--- START ---

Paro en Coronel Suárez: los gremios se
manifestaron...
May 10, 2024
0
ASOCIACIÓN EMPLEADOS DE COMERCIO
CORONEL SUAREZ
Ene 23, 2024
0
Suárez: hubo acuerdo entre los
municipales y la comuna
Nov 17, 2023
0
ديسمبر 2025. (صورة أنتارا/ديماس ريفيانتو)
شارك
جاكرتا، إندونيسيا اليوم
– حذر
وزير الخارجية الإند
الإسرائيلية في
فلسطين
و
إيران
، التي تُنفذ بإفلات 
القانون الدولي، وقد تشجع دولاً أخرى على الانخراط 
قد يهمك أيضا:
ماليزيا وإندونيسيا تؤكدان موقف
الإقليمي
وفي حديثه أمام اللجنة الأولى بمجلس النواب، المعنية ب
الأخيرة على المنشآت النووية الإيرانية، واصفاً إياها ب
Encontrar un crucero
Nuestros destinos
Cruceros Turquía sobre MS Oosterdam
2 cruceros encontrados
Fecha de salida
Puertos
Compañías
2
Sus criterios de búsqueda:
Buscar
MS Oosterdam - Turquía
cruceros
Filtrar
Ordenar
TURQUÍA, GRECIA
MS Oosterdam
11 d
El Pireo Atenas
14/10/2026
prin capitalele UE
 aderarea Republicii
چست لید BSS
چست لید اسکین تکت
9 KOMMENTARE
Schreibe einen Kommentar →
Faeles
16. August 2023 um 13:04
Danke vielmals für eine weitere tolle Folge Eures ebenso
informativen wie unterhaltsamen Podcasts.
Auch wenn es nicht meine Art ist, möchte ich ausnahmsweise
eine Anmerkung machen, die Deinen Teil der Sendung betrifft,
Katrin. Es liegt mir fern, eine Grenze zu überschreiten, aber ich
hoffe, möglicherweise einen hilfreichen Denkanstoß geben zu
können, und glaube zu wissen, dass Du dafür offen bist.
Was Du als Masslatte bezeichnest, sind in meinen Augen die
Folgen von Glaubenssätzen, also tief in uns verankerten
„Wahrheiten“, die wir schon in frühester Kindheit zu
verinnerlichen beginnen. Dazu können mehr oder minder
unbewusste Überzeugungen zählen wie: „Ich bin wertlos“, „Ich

--- END ---

• [DIRECTIONS FOR THIS TASK] Beginning with the line that holds "prin capitalele UE", please return every line through the end of the data, exactly as written.

• [EXERCISE OUTPUT]
prin capitalele UE
 aderarea Republicii
چست لید BSS
چست لید اسکین تکت
9 KOMMENTARE
Schreibe einen Kommentar →
Faeles
16. August 2023 um 13:04
Danke vielmals für eine weitere tolle Folge Eures ebenso
informativen wie unterhaltsamen Podcasts.
Auch wenn es nicht meine Art ist, möchte ich ausnahmsweise
eine Anmerkung machen, die Deinen Teil der Sendung betrifft,
Katrin. Es liegt mir fern, eine Grenze zu überschreiten, aber ich
hoffe, möglicherweise einen hilfreichen Denkanstoß geben zu
können, und glaube zu wissen, dass Du dafür offen bist.
Was Du als Masslatte bezeichnest, sind in meinen Augen die
Folgen von Glaubenssätzen, also tief in uns verankerten
„Wahrheiten“, die wir schon in frühester Kindheit zu
verinnerlichen beginnen. Dazu können mehr oder minder
unbewusste Überzeugungen zählen wie: „Ich bin wertlos“, „Ich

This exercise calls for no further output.